With the widespread adoption of the Web and general-purpose search engines, such as Google, expectations have changed about what it takes to find some potentially useful data, and then decide if you want to use it.  Let’s face it — other than those of us in the geo-profession who may be familiar with Clearinghouse nodes and FGDC/ISO metadata vocabulary, most users (including non-geo-professionals) prefer to use common vernacular and their favorite search engine to find data they are seeking — and it might be stored in GitHub or an Open Data website, or another repository more modern than a typical GIS Clearinghouse. [See NYC GIS metadata on GitHub]

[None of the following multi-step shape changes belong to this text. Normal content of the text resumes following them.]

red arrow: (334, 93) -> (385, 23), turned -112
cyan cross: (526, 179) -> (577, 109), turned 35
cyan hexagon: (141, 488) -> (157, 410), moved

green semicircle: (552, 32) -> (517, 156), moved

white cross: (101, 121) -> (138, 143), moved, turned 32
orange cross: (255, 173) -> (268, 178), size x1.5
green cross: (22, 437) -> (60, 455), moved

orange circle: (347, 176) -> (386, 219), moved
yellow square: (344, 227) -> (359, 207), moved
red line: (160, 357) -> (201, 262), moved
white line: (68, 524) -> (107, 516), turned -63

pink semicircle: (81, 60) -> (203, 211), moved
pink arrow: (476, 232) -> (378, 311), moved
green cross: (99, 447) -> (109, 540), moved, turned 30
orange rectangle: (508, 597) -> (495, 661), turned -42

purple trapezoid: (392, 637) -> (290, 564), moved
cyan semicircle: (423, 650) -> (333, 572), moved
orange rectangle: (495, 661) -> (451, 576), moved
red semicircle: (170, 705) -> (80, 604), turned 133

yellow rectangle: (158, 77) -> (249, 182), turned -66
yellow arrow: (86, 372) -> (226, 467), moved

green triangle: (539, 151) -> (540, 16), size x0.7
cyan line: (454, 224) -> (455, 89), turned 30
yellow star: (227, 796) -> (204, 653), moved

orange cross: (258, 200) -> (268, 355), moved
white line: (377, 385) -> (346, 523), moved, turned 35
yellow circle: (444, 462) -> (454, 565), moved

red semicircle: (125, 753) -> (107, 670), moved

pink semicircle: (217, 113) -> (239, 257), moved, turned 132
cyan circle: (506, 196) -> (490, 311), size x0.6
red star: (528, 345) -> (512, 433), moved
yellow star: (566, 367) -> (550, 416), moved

And with the growth of data science as a profession, data detective work is bigger than it ever was — gumshoes are making a comeback! They are willing to work with potentially useful data regardless of how thoroughly it might be described with detailed metadata, or not described.  In fact, they are more likely to apply techniques from IT and computer science, such as data profiling, to derive metadata from the data itself.  And then that metadata becomes data, and it can become its own map!

Visualization of Twitter metadata for NYC area showing use by locals (blue) vs. tourists (red):

Visualization of Twitter metadata for NYC published jointly by Gnip & Mapbox and data artist Eric Fischer

Published jointly by Gnip & Mapbox and data artist Eric Fischer

While the “metadata of old” in our geospatial world has certainly not disappeared, it has faded in its importance, and is often poorly funded and under-staffed, as higher priorities get the resources — and often, rightfully so. If you were paying attention in GIS 101 or have been in the profession for awhile, then you already know that metadata used to describe geospatial data has a long history dating back to the 1990s (FGDC CSDGM) and even earlier (think of a map legend); but is now part of a much broader set of tools and standards for describing data in general, and how to find and use it.  Some of these other standards include: Dublin Core for identifying and describing resources available on the Web; Data Catalog Vocabulary (DCAT) for the interoperability of data catalogs; Asset Description Metadata Schema (ADMS) for assets within a data catalog rather than the catalog (ADMS is a profile of DCAT); and Google’s Dataset Publishing Language (DSPL).  This is not an exhaustive list, but is intended to illustrate the point that there are other metadata standards besides those that pertain specifically to geospatial data, and that some level of convergence is occurring. This is particularly true when considering the trend toward open data and geospatial data being organizationally related in Departments of Information Technology, within both State and Local governments. [See “Analyze Boston]

In closing, I think metadata is indeed “a love note to the future,” but it will be more appreciated by both the sender and the receiver if it is a brief narrative that conveys the provenance of the data and why it was created, and a little bit about how — the intentions of the heart!  For most purposes, detailed formatted metadata is “jumping the shark” — the leather coat is still cool, but the rest of it is waxing nostalgic.